ECM Records – ECM 2402 – 2014
Louis Sclavis: clarino basso
Gilles Coronado: chitarra elettrica
Benjamin Moussay: pianoforte, tastiere
Keyvan Chemirani: percussioni
Poeta eccentrico e visionario concreto, avventuroso esploratore di geografie umane (e non solo in termini immaginari, come la biografia e l’opera confermano) Louis Sclavis persiste nel suo impersonarsi faro di un umanesimo creativo e responsabile, espandendone la misura in un lavoro che prende ispirazione e ragioni “dall’idea delle (e)migrazioni nella storia del Mondo – viaggiando a partire da, e quindi ancora verso il jazz”.
Piccole ma non scontate gemme di musicalità istantanea, le nove misure di Silk and Salt Melodies, titolate secondo modalità ispirative e tematiche che sanno di viaggio ed esotismi non da cartolina, con dichiarate apertura ed attenzione verso la periferia del Mondo, richiamano quanto lungamente Sclavis abbia incorporato segni del linguaggio da strada nel suo fluente opus.

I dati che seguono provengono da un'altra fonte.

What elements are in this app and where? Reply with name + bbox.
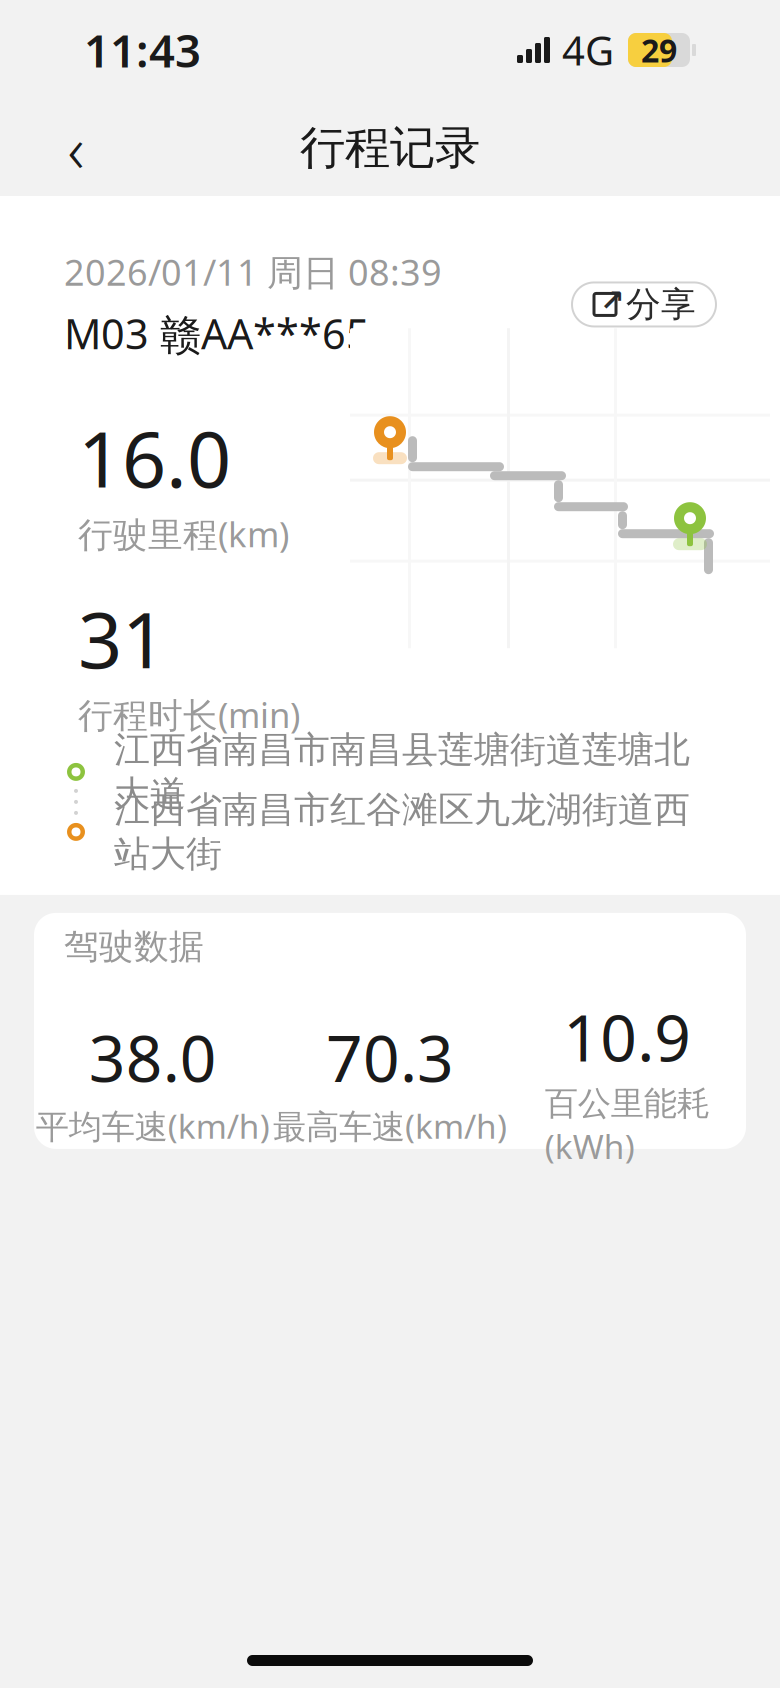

Perfettibile, magari, in quanto non primariamente investito verso l’invenzione radicale, o almeno secondo le aspettative più strettamente jazz, da queste il gruppo può affrancarsi in quanto portatore di una musicalità d’ampio respiro, libera da costrizioni identitarie, che con una attenzione costante tende alle fonti del sortilegio, in una trasfigurazione formale vivente nella filigrana umanista che impronta con costanza lo spirito dell’operazione.
Perseguendo stilemi di un’aggiornata musique de chambre e non escludendo le traiettorie di un certo prog, le Melodie di Seta e di Sale cimentano le misture della leggenda con le misure (per definizione sempre in espansione) dell’avant-garde, ponendosi ad un capo di un movimento musicale attivo e di fatto trasversale, che vanta certo esponenze più fruibili e global (potrebbero esserne un esempio le varie incarnazioni dei conterranei Hadouk).

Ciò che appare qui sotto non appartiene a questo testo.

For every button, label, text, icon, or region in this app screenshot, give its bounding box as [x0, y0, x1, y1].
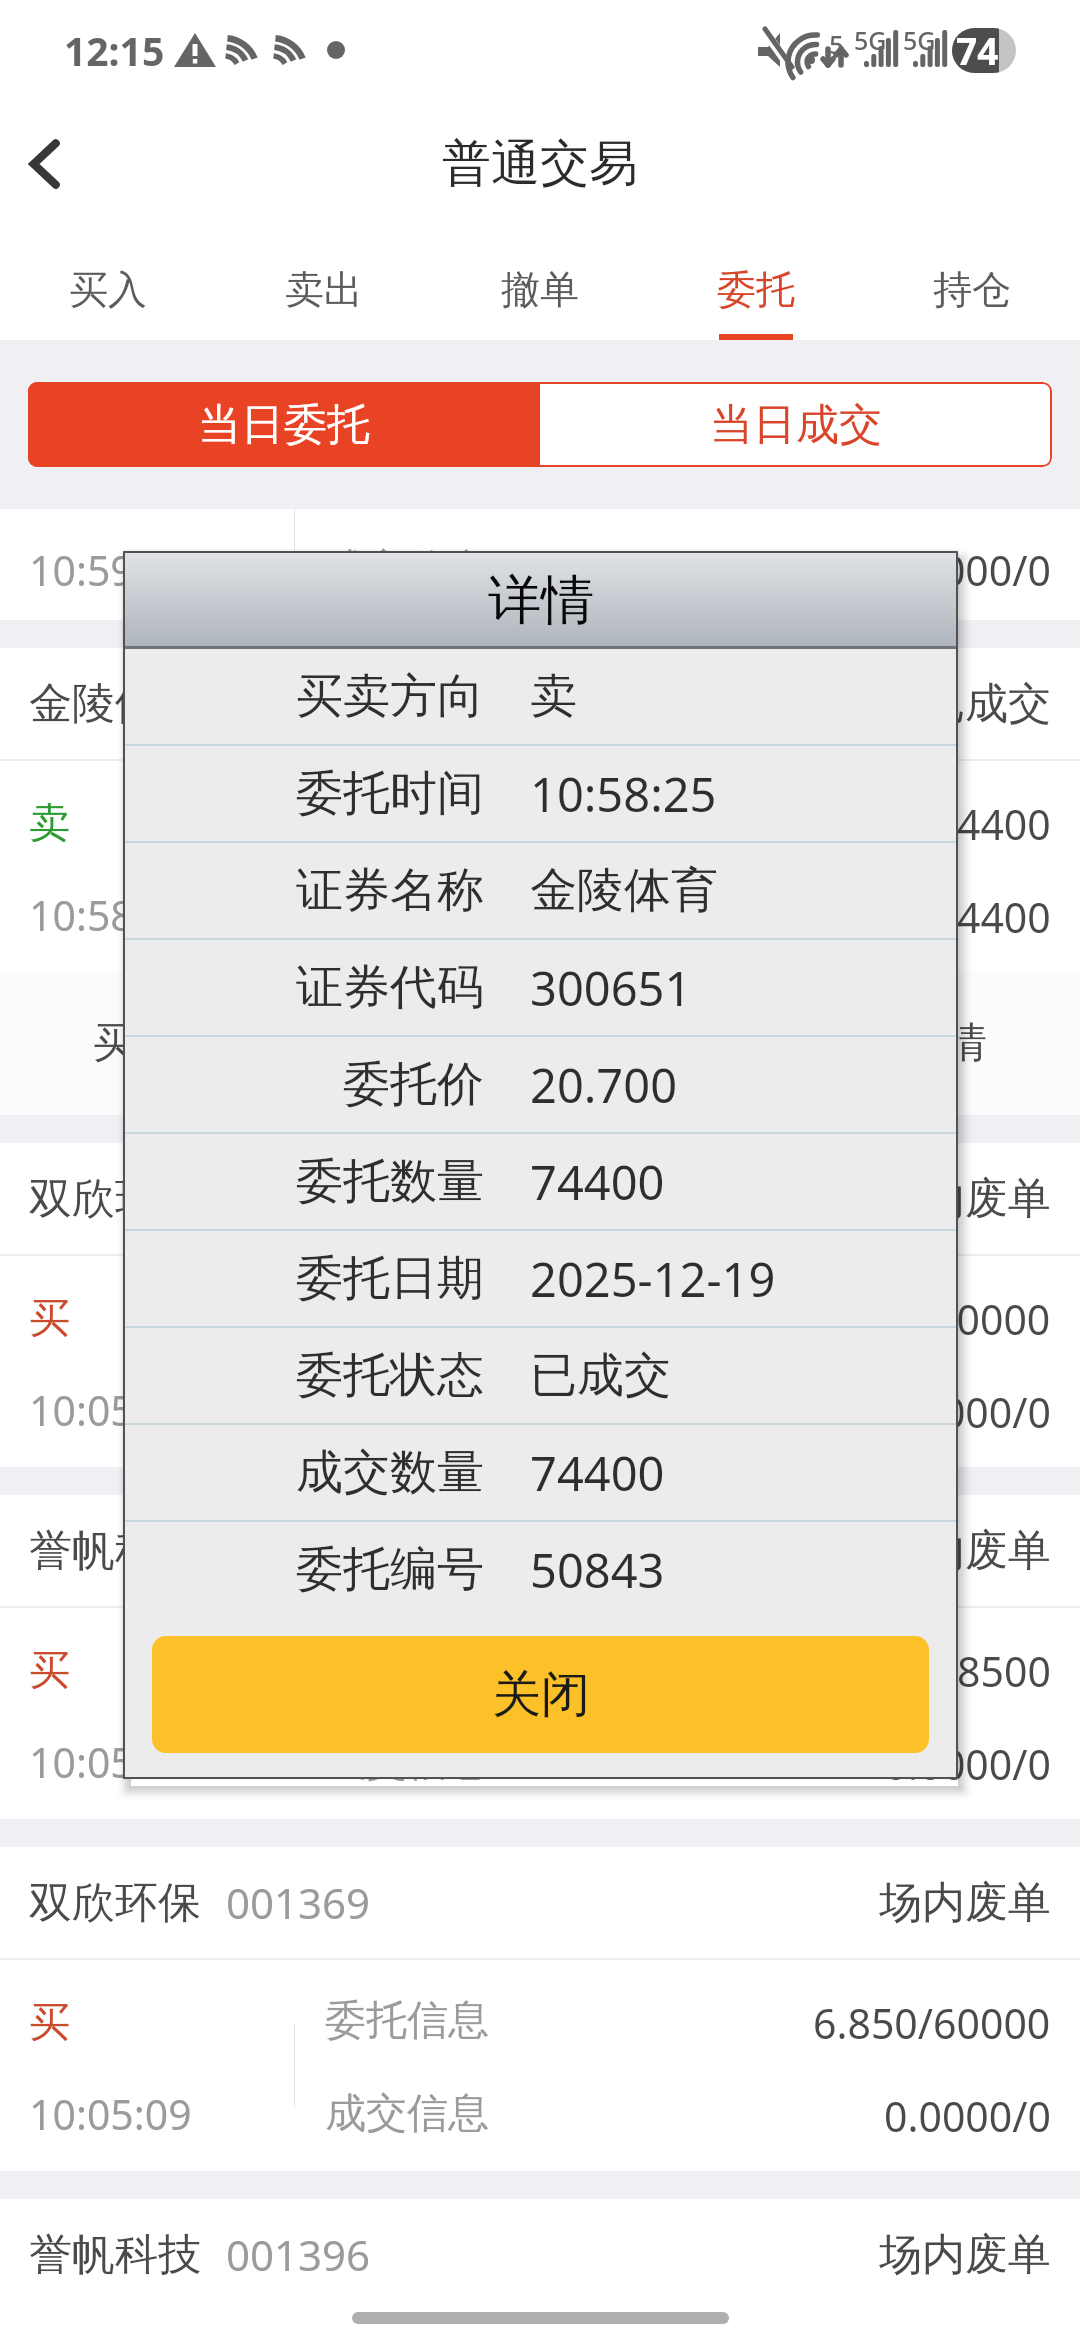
staticText: 场内废单	[879, 1876, 1051, 1930]
staticText: 买入	[69, 265, 147, 314]
staticText: 誉帆科技	[29, 1524, 201, 1578]
staticText: 5G	[854, 23, 887, 57]
button[interactable]: 当日成交	[540, 382, 1052, 467]
staticText: 10:58:25	[29, 887, 192, 943]
button[interactable]: 双欣环保	[29, 1143, 1051, 1254]
staticText: 001396	[226, 2226, 371, 2283]
button[interactable]: 卖	[0, 761, 1080, 972]
staticText: 001369	[226, 1170, 371, 1227]
staticText: 场内废单	[879, 1172, 1051, 1226]
staticText: 委托日期	[296, 1249, 484, 1308]
button[interactable]: 买入	[0, 230, 216, 340]
staticText: 5G	[903, 23, 936, 57]
staticText: 证券名称	[296, 861, 484, 920]
button[interactable]: 关闭	[152, 1636, 929, 1753]
button[interactable]: 委托	[648, 230, 864, 340]
staticText: 双欣环保	[29, 1876, 201, 1930]
button[interactable]: 誉帆科技	[29, 2199, 1051, 2310]
button[interactable]: 当日委托	[28, 382, 540, 467]
staticText: 7.890/8500	[837, 1643, 1051, 1699]
button[interactable]: 持仓	[864, 230, 1080, 340]
staticText: 卖出	[363, 1017, 447, 1070]
staticText: 10:05:09	[29, 1734, 192, 1790]
button[interactable]: 买	[0, 1608, 1080, 1819]
staticText: 买	[29, 1997, 70, 2049]
staticText: 委托信息	[325, 2320, 489, 2340]
staticText: 0.0000/0	[884, 2088, 1051, 2144]
button[interactable]: 撤单	[432, 230, 648, 340]
staticText: 已成交	[922, 677, 1051, 731]
staticText: 委托状态	[296, 1346, 484, 1405]
staticText: 买	[29, 1293, 70, 1345]
staticText: 委托信息	[325, 796, 489, 848]
staticText: 10:58:25	[530, 762, 717, 826]
staticText: 买卖方向	[296, 667, 484, 726]
staticText: 场内废单	[879, 1524, 1051, 1578]
staticText: 74	[956, 25, 999, 75]
staticText: 场内废单	[879, 2228, 1051, 2282]
staticText: 关闭	[492, 1664, 590, 1726]
button[interactable]: Back	[0, 116, 96, 212]
staticText: 10:05:09	[29, 2086, 192, 2142]
staticText: 300651	[226, 675, 371, 732]
staticText: 成交信息	[325, 544, 489, 596]
staticText: 持仓	[933, 265, 1011, 314]
staticText: 委托信息	[325, 1291, 489, 1343]
staticText: 委托	[717, 265, 795, 314]
staticText: 74400	[530, 1150, 665, 1214]
staticText: 委托信息	[325, 1995, 489, 2047]
staticText: 已成交	[530, 1346, 671, 1405]
staticText: 成交数量	[296, 1443, 484, 1502]
staticText: 20.700	[530, 1053, 678, 1117]
staticText: 001396	[226, 1522, 371, 1579]
staticText: 0.0000/0	[884, 1384, 1051, 1440]
staticText: 双欣环保	[29, 1172, 201, 1226]
staticText: 成交信息	[325, 1384, 489, 1436]
staticText: 成交信息	[325, 889, 489, 941]
button[interactable]: 买	[0, 2312, 1080, 2340]
staticText: 卖	[29, 798, 70, 850]
button[interactable]: 买	[0, 1960, 1080, 2171]
staticText: 0.0000/0	[884, 1736, 1051, 1792]
staticText: 6.850/60000	[813, 1291, 1051, 1347]
staticText: 20.700/74400	[790, 889, 1051, 945]
staticText: 普通交易	[442, 133, 638, 195]
staticText: 买	[29, 1645, 70, 1697]
staticText: 买入	[93, 1017, 177, 1070]
staticText: 成交信息	[325, 2088, 489, 2140]
staticText: 300651	[530, 956, 692, 1020]
staticText: 卖出	[285, 265, 363, 314]
staticText: 委托编号	[296, 1540, 484, 1599]
button[interactable]: 双欣环保	[29, 1847, 1051, 1958]
staticText: 0.0000/0	[884, 542, 1051, 598]
staticText: 誉帆科技	[29, 2228, 201, 2282]
staticText: 委托数量	[296, 1152, 484, 1211]
button[interactable]: 卖出	[270, 972, 540, 1115]
button[interactable]: 买	[0, 1256, 1080, 1467]
staticText: 6.850/60000	[813, 1995, 1051, 2051]
staticText: 当日委托	[198, 398, 370, 452]
staticText: 成交信息	[325, 1736, 489, 1788]
button[interactable]: 买入	[0, 972, 270, 1115]
staticText: 5	[829, 26, 844, 61]
staticText: 金陵体育	[29, 677, 201, 731]
button[interactable]: 誉帆科技	[29, 1495, 1051, 1606]
staticText: 委托价	[343, 1055, 484, 1114]
button[interactable]: 详情	[810, 972, 1080, 1115]
button[interactable]: 卖出	[216, 230, 432, 340]
staticText: 20.700/74400	[790, 796, 1051, 852]
staticText: 详情	[488, 567, 594, 634]
staticText: 详情	[903, 1017, 987, 1070]
staticText: 当日成交	[710, 398, 882, 452]
button[interactable]: 金陵体育	[29, 648, 1051, 759]
staticText: 12:15	[64, 24, 165, 77]
staticText: 001369	[226, 1874, 371, 1931]
staticText: 卖	[530, 667, 577, 726]
staticText: 50843	[530, 1538, 665, 1602]
staticText: 撤单	[633, 1017, 717, 1070]
button[interactable]: 撤单	[540, 972, 810, 1115]
staticText: 委托时间	[296, 764, 484, 823]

Plasmata da emersioni orgogliose e decadimenti gentili, tenendo le distanze da asperità formali e da ricerche innovative non primarie ai fini del proposito creativo, le forze e le prese di rischio già espresse nel’appena precedente Atlas Trio transitano verso questa traiettoria sonora che sa di dune e transumanze, risuona di grandi passaggi etnici, delle lacrime e della voce dei deboli, incarnandosi nei tratti fantasmatici della chitarra, nelle stanze del mistero segnato dalla pergamenacea percussione, nelle evocazioni pittoresche dei tasti, certamente nell’inesausto fiato dell’esploratore-leader, che deponendo soluzioni e tratti idiomatici operano per tratteggiare un meta-linguaggio devoluto ad una fruibilità poetica e una drammatizzazione mai retorica.
Partecipativa e mai troppo astratta musicalità, che non origina certo dall’atipico Rouge (prima incisione per ECM, 1991) l’itinere di umor picaresco e di nobile retaggio trovadorico del Nostro torna ad espressione ulteriormente rinnovata, che dell’archetipo del Viaggio e dei transiti della Storia si fa idea creativa ed anche vivido manifesto.